I have wondered how much more I would have gotten out of that appointment if I had not been wearing that stupid gown. I am sure I would have asked more questions and understood more of what was said to me. I probably would not be wasting more money, making another appointment, with a different doctor, to figure out what's wrong with my back.

I have also wondered this: wouldn't disagreements and negotiations go a whole lot better for me if I made people wear a johnny when they talked to me? THAT'S why doctors are so smart. I bet I would be a lot more successful, and I plan to try it.
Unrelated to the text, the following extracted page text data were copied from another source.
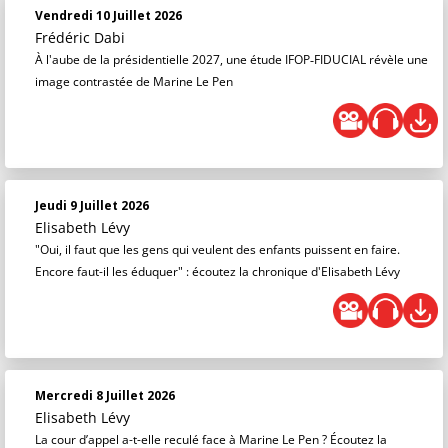
Vendredi 10 Juillet 2026
Frédéric Dabi
À l'aube de la présidentielle 2027, une étude IFOP‑FIDUCIAL révèle une
image contrastée de Marine Le Pen
Jeudi 9 Juillet 2026
Elisabeth Lévy
"Oui, il faut que les gens qui veulent des enfants puissent en faire.
Encore faut-il les éduquer" : écoutez la chronique d'Elisabeth Lévy
Mercredi 8 Juillet 2026
Elisabeth Lévy
La cour d’appel a-t-elle reculé face à Marine Le Pen ? Écoutez la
*I had to live with the pain another 10 weeks before I got an MRI. It showed a protruding disk and two weeks of Prednisone fixed it. In other words, I went through all that pain, missed work, and took all those other drugs for 10 weeks because "an MRI is an expensive test." This confuses me. Was he going to pay for it himself?

12 comments:

toymechanic said...

Do the physical therapy.

JAF said...

I will...I will...How is YOUR back? Or is it your shoulder?

RC said...

I vote for the physical therapy too. Go to Charles (Chip) Gordan at the Elliot. He is over on Holt Ave. Awesome therapist and was good for my soul too. I've seen him on two separate occasions.
Come to think of it- I was in a johnny just today to at a doctor's appt. I think you just had a "bad" doctor. Sometimes surgeons don't have the best bedside manner. (By all means not an excuse!)Please let me know when you try the johnny strategy out at work.
The only time I hate putting on a johnny is when I get undressed and realized I wore a thong instead of my granny panties. What an embarrassment! Feel better.

SMC said...

Hmmmmm... that is a thought... perhaps all professionals should have to wear johnnys. It would really level the playing field. I am trying to imagine what that would be like in the gallery. Uniforms/clothing are power, and yours was taken away from you.

Anonymous said...

Sorry for your troubles.

Anonymous said...

PS: If you looked at your spine's
x-ray horizontally, it would look like a nice bracelet, and I see it in gold.

Sorry for your troubles.

JAF said...

ANON: wow did you give yourself away!
MC: johnnys at the gallery would be good a good exhibit!

Michael Hawes said...

Jen, I hope that you eventually get this back business figured out. I find that when I get my back pain that I tend to get cranky. I think it rates as one of the worst pains. Right up there with toothaches.I am still in the debating phase as to whether I'll go see my doctor about mine as it comes and goes. I do find that with enough alcohol in my system I don't hardly notice the pain but this is only for at home and not at work. HA

SMC said...

I am absolutely amazed that commenters focused right in on your pain and totally overlooked the fashion implications. Where are these people's heads at?

toymechanic said...

@SMC

That's because I look good in a "Johnny".

@JAF

Shoulder, had surgery in January, going back to work in a couple weeks

kissydugan@mac.com said...

think about chiropractic. That's right cousin Kissy is back from the dead.

JAF said...

ooohhhhh Kissy Dugan......yeah well, 12 days of steroids and I am back from the walking dead -- it was an osteopath and an MRI that dx'd the slipped disk.